What is expected: Find each line in the records below that contains the word "garantir", and copy it out.

┌─ Supplied entries

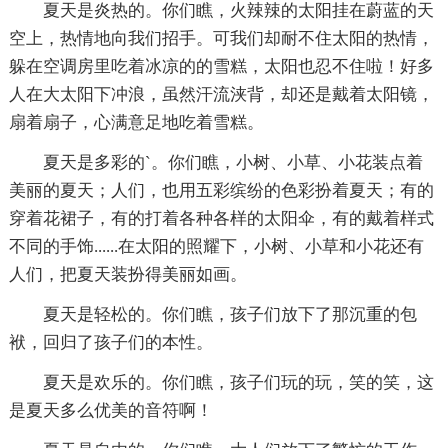
夏天是炎热的。你们瞧，火辣辣的太阳挂在蔚蓝的天
空上，热情地向我们招手。可我们却耐不住太阳的热情，
躲在空调房里吃着冰凉的的雪糕，太阳也忍不住啦！好多
人在大太阳下冲浪，虽然汗流浃背，却还是戴着太阳镜，
扇着扇子，心满意足地吃着雪糕。
夏天是多彩的`。你们瞧，小树、小草、小花装点着
美丽的夏天；人们，也用五彩缤纷的色彩扮着夏天；有的
穿着花裙子，有的打着各种各样的太阳伞，有的戴着样式
不同的手饰......在太阳的照耀下，小树、小草和小花还有
人们，把夏天装扮得美丽如画。
夏天是轻松的。你们瞧，孩子们放下了那沉重的包
袱，回归了孩子们的本性。
夏天是欢乐的。你们瞧，孩子们玩的玩，笑的笑，这
是夏天多么优美的音符啊！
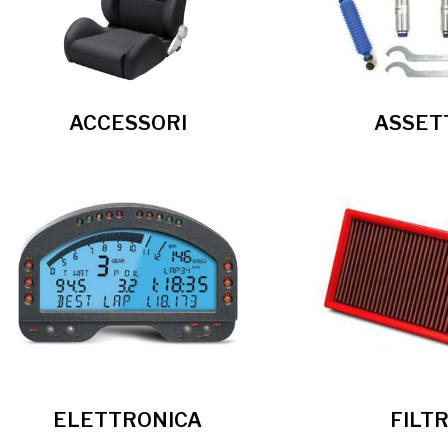
ACCESSORI
ASSET
ELETTRONICA
FILTR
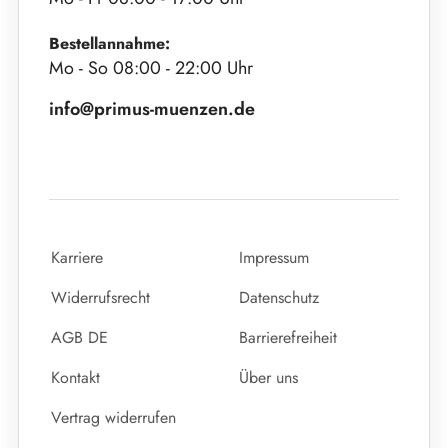
Bestellannahme:
Mo - So 08:00 - 22:00 Uhr
info@primus-muenzen.de
Karriere
Impressum
Widerrufsrecht
Datenschutz
AGB DE
Barrierefreiheit
Kontakt
Über uns
Vertrag widerrufen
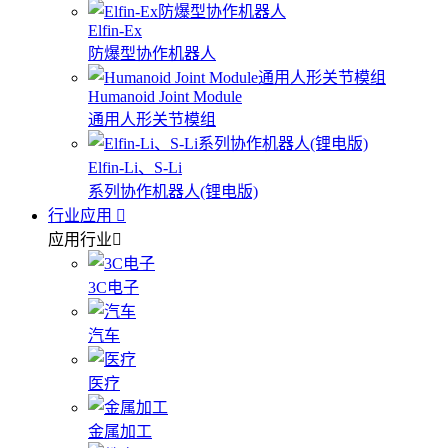
Elfin-Ex
防爆型协作机器人
Humanoid Joint Module
通用人形关节模组
Elfin-Li、S-Li
系列协作机器人(锂电版)
行业应用
应用行业
3C电子
汽车
医疗
金属加工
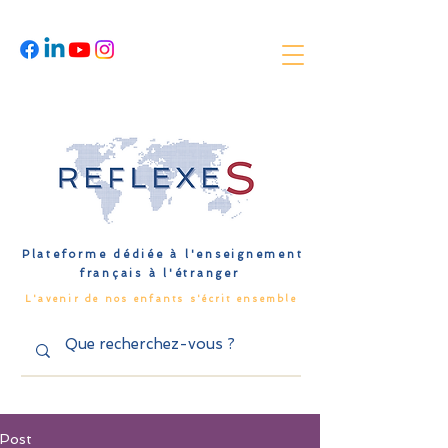
Plateforme dédiée à l'enseignement
français à l'étranger
L'avenir de nos enfants s'écrit ensemble
Post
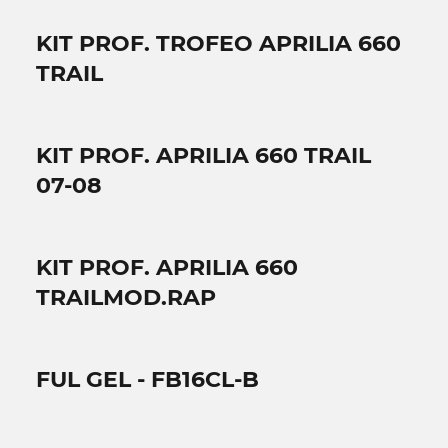
KIT PROF. TROFEO APRILIA 660
TRAIL
KIT PROF. APRILIA 660 TRAIL
07-08
KIT PROF. APRILIA 660
TRAILMOD.RAP
FUL GEL - FB16CL-B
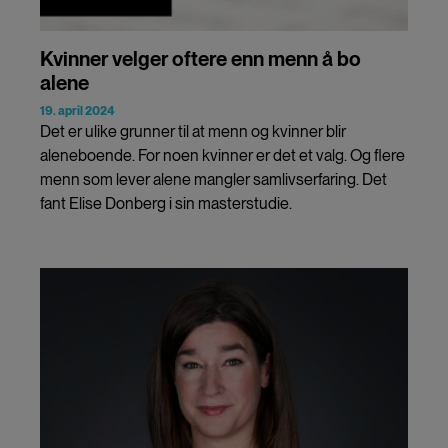
Kvinner velger oftere enn menn å bo
alene
19. april 2024
Det er ulike grunner til at menn og kvinner blir
aleneboende. For noen kvinner er det et valg. Og flere
menn som lever alene mangler samlivserfaring. Det
fant Elise Donberg i sin masterstudie.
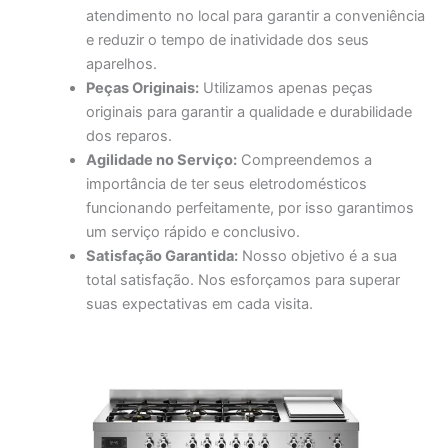
atendimento no local para garantir a conveniência
e reduzir o tempo de inatividade dos seus
aparelhos.
Peças Originais:
Utilizamos apenas peças
originais para garantir a qualidade e durabilidade
dos reparos.
Agilidade no Serviço:
Compreendemos a
importância de ter seus eletrodomésticos
funcionando perfeitamente, por isso garantimos
um serviço rápido e conclusivo.
Satisfação Garantida:
Nosso objetivo é a sua
total satisfação. Nos esforçamos para superar
suas expectativas em cada visita.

└─

Your solution:
atendimento no local para garantir a conveniência
originais para garantir a qualidade e durabilidade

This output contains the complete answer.